According to the researchers, this study of pertuzumab raises the question, which clinical outcome standards or end points are appropriate for studies involving patients with advanced prostate cancer -- patients who have limited options.
Previous research published by cancer researchers at Cedars-Sinai and other institutions has shown that pertuzumab affects the growth of several other types of cancers, including breast, ovarian and lung cancer, and that the drug may also prolong survival for patients with advanced ovarian cancer.
The next step is to test pertuzumab on a larger group of patients in a randomized fashion, and to analyze data that is not retrospective.
The study is published in Journal of Clinical Oncology , Vol 25, No 6 (February 20), 2007: pp. 675-681. Efficacy and Safety of Single-Agent Pertuzumab (rhuMAb 2C4), a Human Epidermal Growth Factor Receptor Dimerization Inhibitor, in Castration-Resistant Prostate Cancer After Progression From Taxane-Based Therapy
David B. Agus , Christopher J. Sweeney , Michael J. Morris , David S. Mendelson, Douglas G. McNeel , Frederick R. Ahmann , Jin Wang , Mika K. Derynck , Kimmie Ng , Benjamin Lyons , David E. Allison , Michael W. Kattan , Howard I. Scher.

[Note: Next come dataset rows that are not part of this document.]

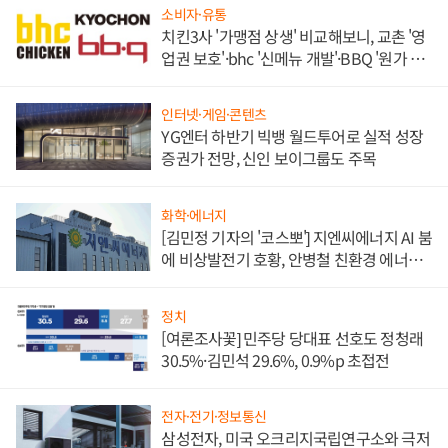
소비자·유통
치킨3사 '가맹점 상생' 비교해보니, 교촌 '영
업권 보호'·bhc '신메뉴 개발'·BBQ '원가 부
담'
인터넷·게임·콘텐츠
YG엔터 하반기 빅뱅 월드투어로 실적 성장
증권가 전망, 신인 보이그룹도 주목
화학·에너지
[김민정 기자의 '코스뽀'] 지엔씨에너지 AI 붐
에 비상발전기 호황, 안병철 친환경 에너지
발전전문기업 향한다
정치
[여론조사꽃] 민주당 당대표 선호도 정청래
30.5%·김민석 29.6%, 0.9%p 초접전
전자·전기·정보통신
삼성전자, 미국 오크리지국립연구소와 극저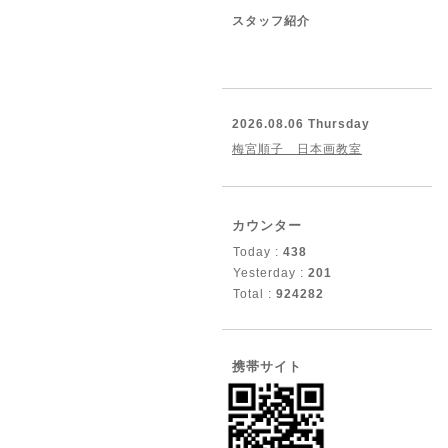
スタッフ紹介
2026.08.06 Thursday
梅宮順子 日本画教室
カウンター
Today :
438
Yesterday :
201
Total :
924282
携帯サイト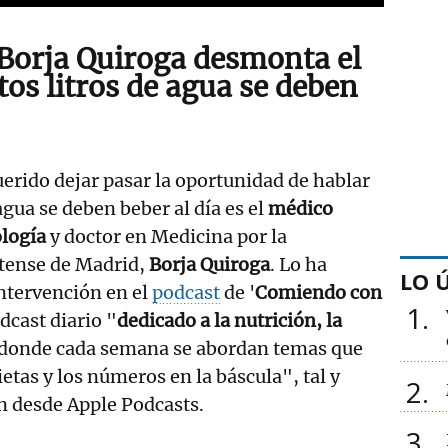
 Borja Quiroga desmonta el
os litros de agua se deben
rido dejar pasar la oportunidad de hablar
agua se deben beber al día es el
médico
ología
y doctor en Medicina por la
tense de Madrid,
Borja Quiroga
. Lo ha
LO 
ntervención en el
podcast
de '
Comiendo con
1
odcast diario "
dedicado a la nutrición, la
 donde cada semana se abordan temas que
ietas y los números en la báscula", tal y
2
n desde Apple Podcasts.
3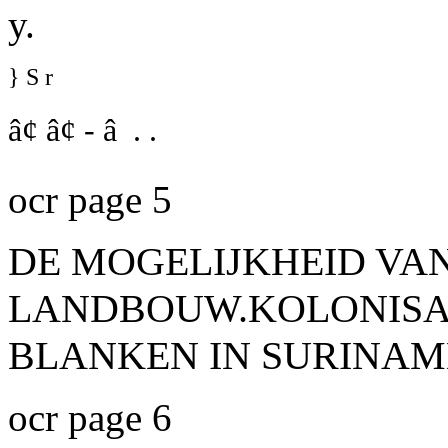
y.
} S r
â¢ â¢ - â . .
ocr page 5
DE MOGELIJKHEID VA
LANDBOUW.KOLONISA
BLANKEN IN SURINAM
ocr page 6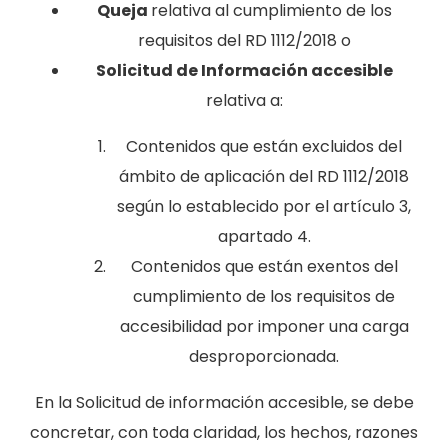
Queja
relativa al cumplimiento de los
requisitos del RD 1112/2018 o
Solicitud de Información accesible
relativa a:
Contenidos que están excluidos del
ámbito de aplicación del RD 1112/2018
según lo establecido por el artículo 3,
apartado 4.
Contenidos que están exentos del
cumplimiento de los requisitos de
accesibilidad por imponer una carga
desproporcionada.
En la Solicitud de información accesible, se debe
concretar, con toda claridad, los hechos, razones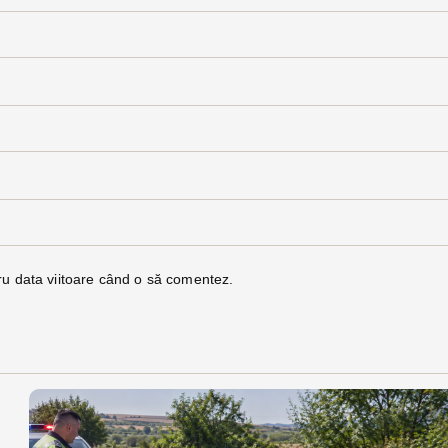
ru data viitoare când o să comentez.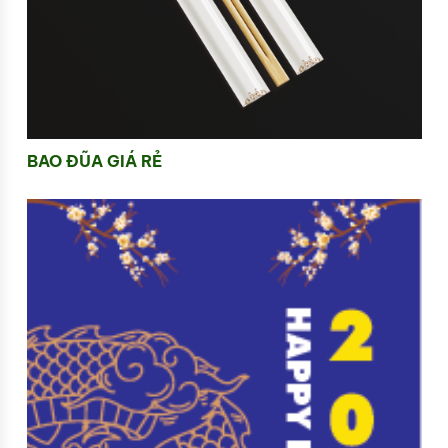
BAO ĐŨA GIÁ RẺ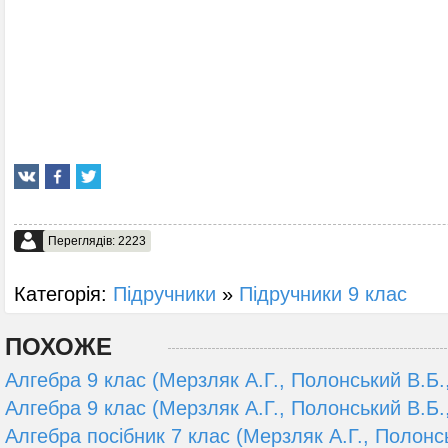
Переглядів: 2223
Категорія:
Підручники
»
Підручники 9 клас
ПОХОЖЕ
Алгебра 9 клас (Мерзляк А.Г., Полонський В.Б.,
Алгебра 9 клас (Мерзляк А.Г., Полонський В.Б.,
Алгебра посібник 7 клас (Мерзляк А.Г., Полонсь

From the Cedars-Sinai Prostate Cancer Center, Los Angeles; Genentech Inc, South San Francisco, CA; Indiana University Medical Center, Indianapolis, IN; Memorial Sloan-Kettering Cancer Center, New York, NY; Premiere Oncology of Arizona, Scottsdale; Arizona Cancer Center, Tucson, AZ; University of Wisconsin, Madison, WI; and the Cleveland Clinic Foundation, Cleveland, OH
The research was supported by Genentech, Inc. and the National Cancer Institute Specialized Program of Research Excellence (SPORE) program.